[Opening Records to process section]

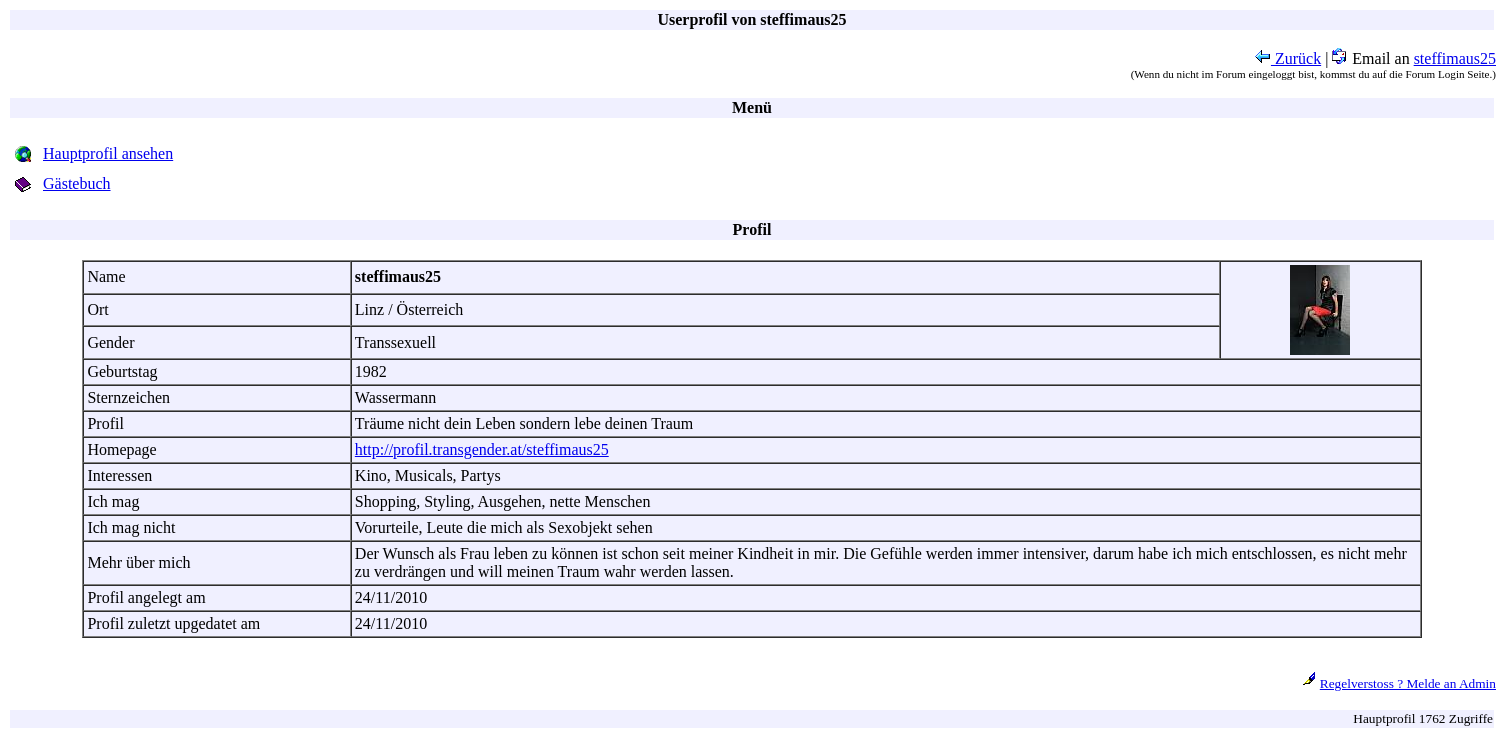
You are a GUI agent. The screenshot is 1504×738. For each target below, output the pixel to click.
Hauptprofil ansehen (108, 153)
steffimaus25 (1455, 58)
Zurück (1288, 58)
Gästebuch (77, 183)
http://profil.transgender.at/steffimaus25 (482, 449)
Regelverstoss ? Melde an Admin (1408, 683)
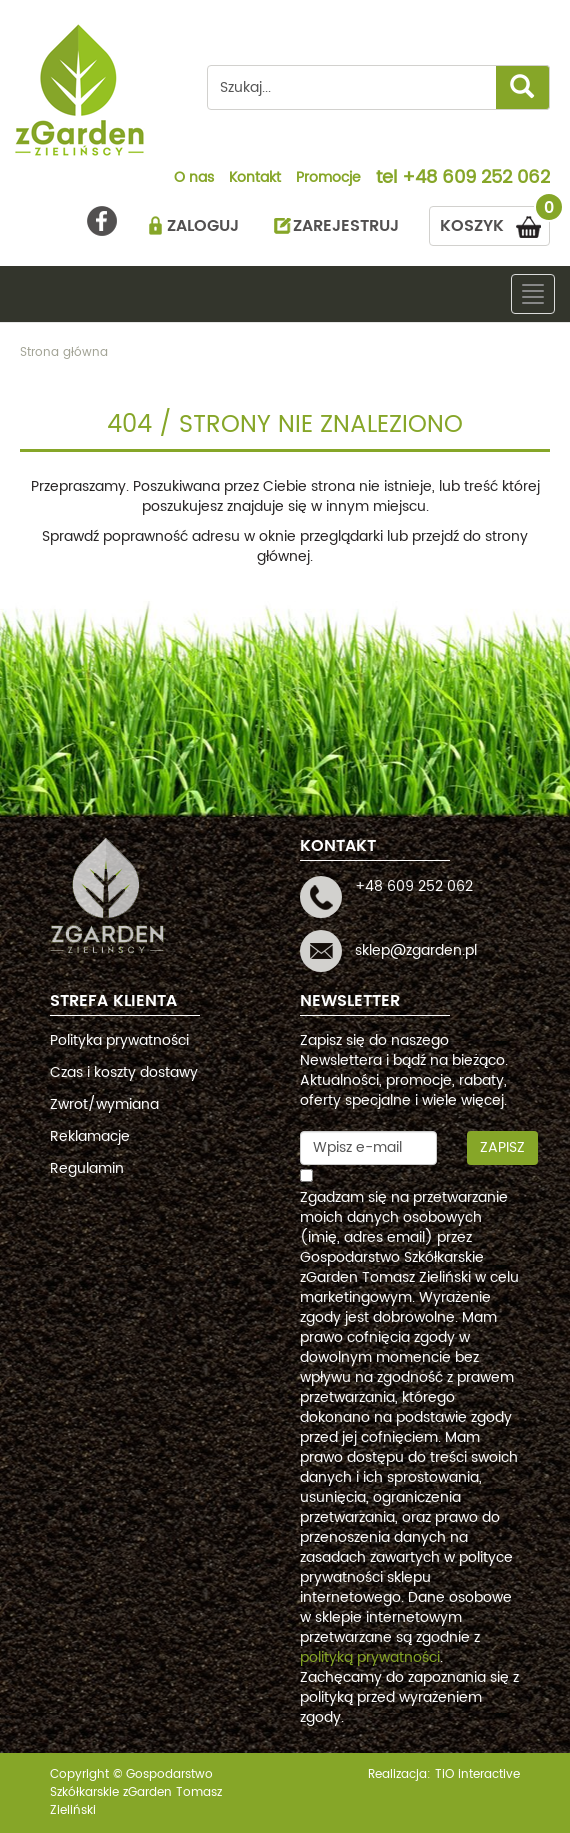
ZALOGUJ (203, 226)
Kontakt (255, 179)
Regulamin (87, 1168)
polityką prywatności (370, 1657)
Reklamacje (90, 1136)
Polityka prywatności (119, 1040)
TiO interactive (477, 1774)
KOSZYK (495, 222)
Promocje (328, 179)
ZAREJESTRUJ (346, 226)
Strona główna (64, 352)
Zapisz (502, 1147)
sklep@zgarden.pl (416, 950)
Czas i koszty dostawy (124, 1072)
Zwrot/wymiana (104, 1104)
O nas (194, 179)
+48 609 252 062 (476, 179)
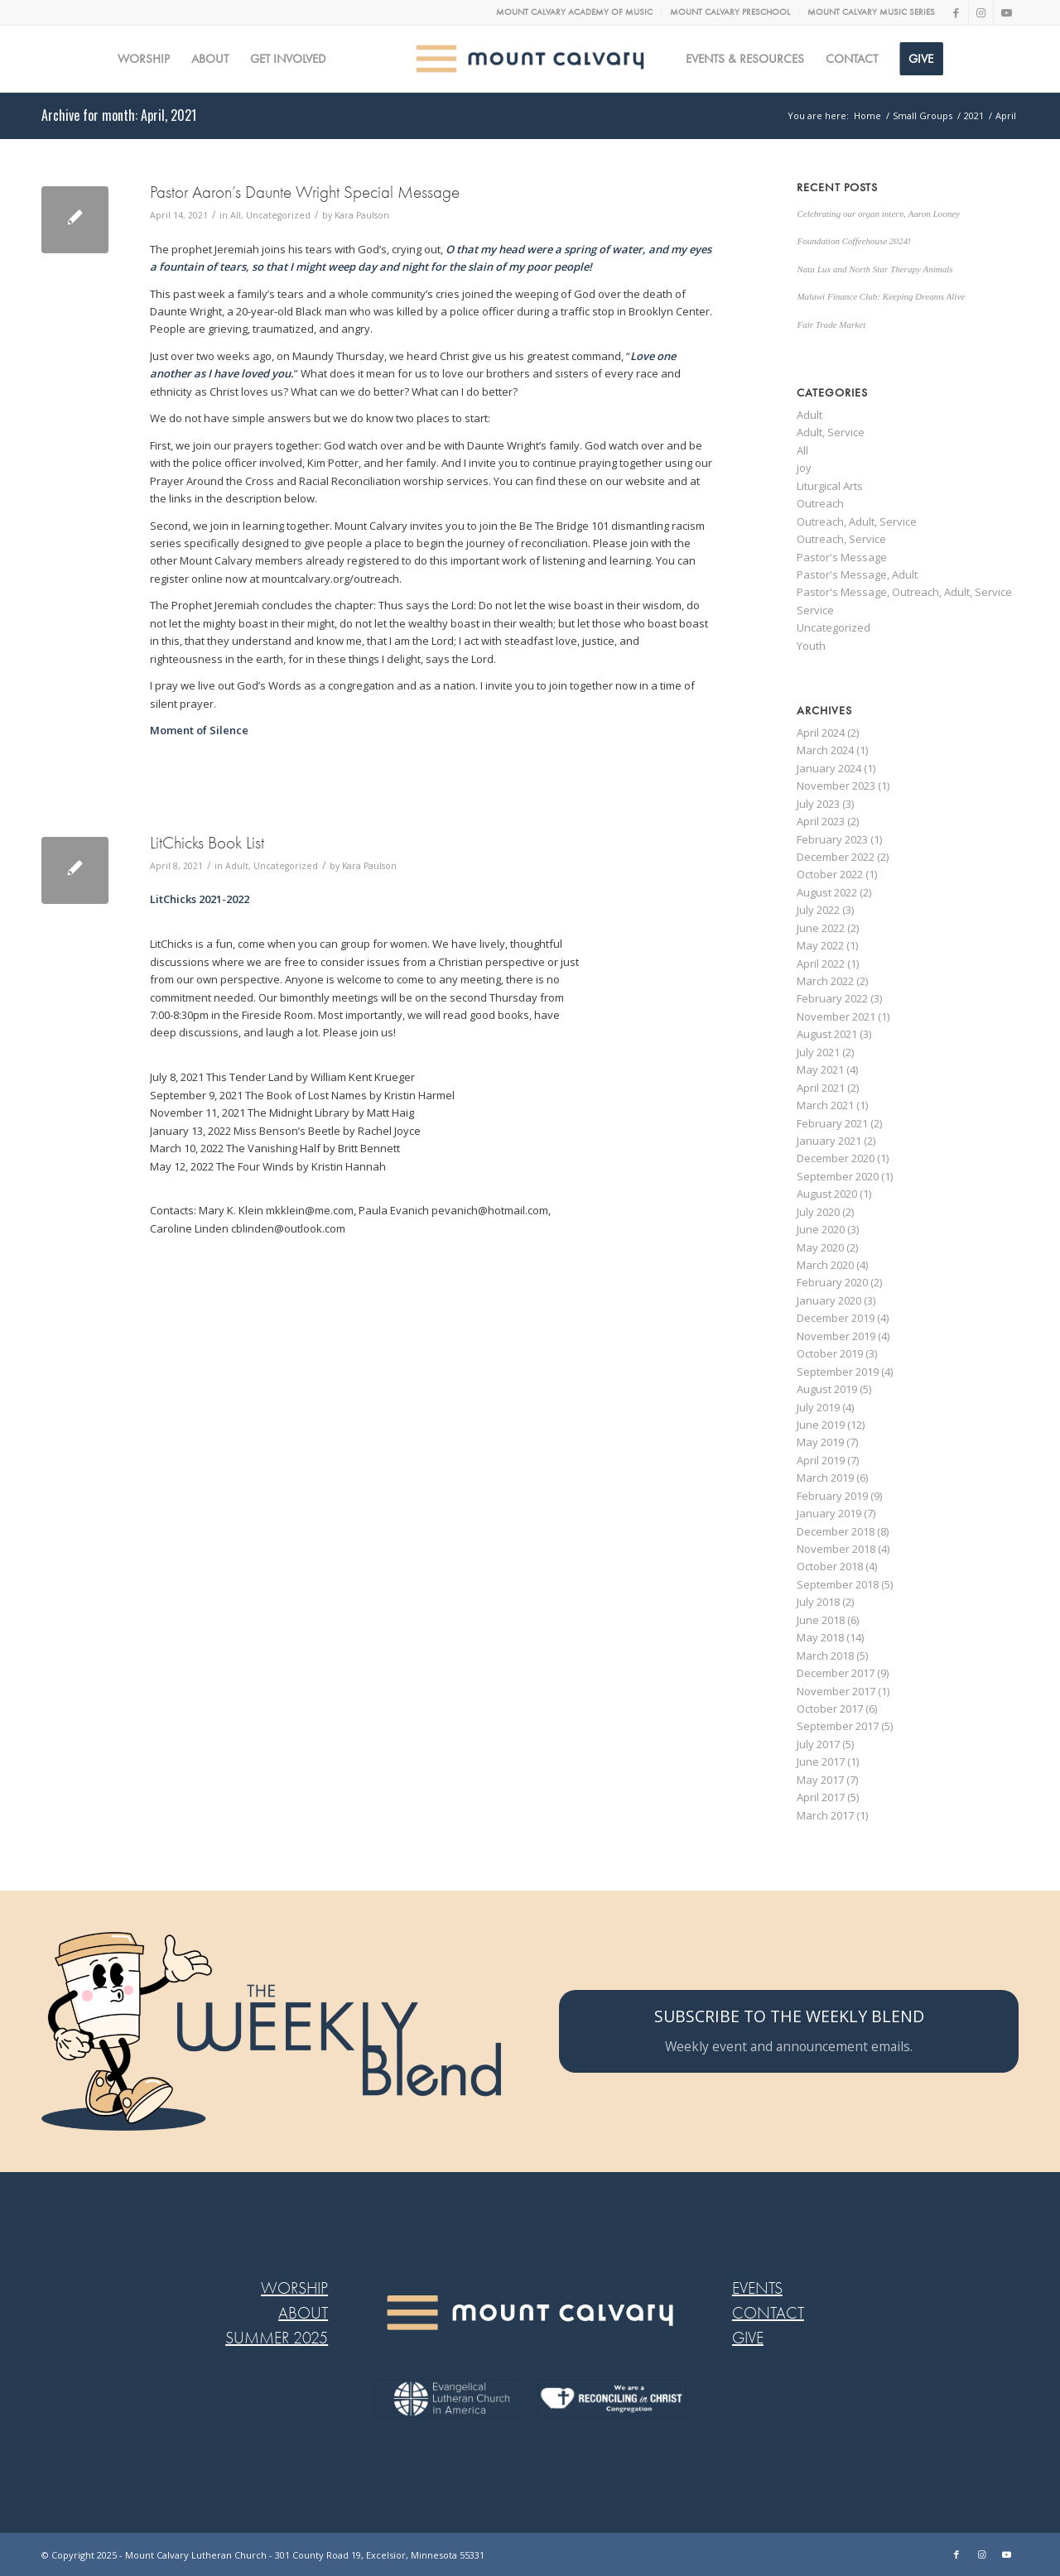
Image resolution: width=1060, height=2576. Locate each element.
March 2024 (825, 750)
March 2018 (825, 1655)
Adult (236, 866)
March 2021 (825, 1105)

[Closing Records to process section]

**What you should do:**
Scan the records above for the string "each", then select every line that holds it.

**Exercise result:**
You are a GUI agent. The screenshot is 1504×738. For each target below, output the pixel to click.
Image resolution: width=1060, height=2576. Locate each element.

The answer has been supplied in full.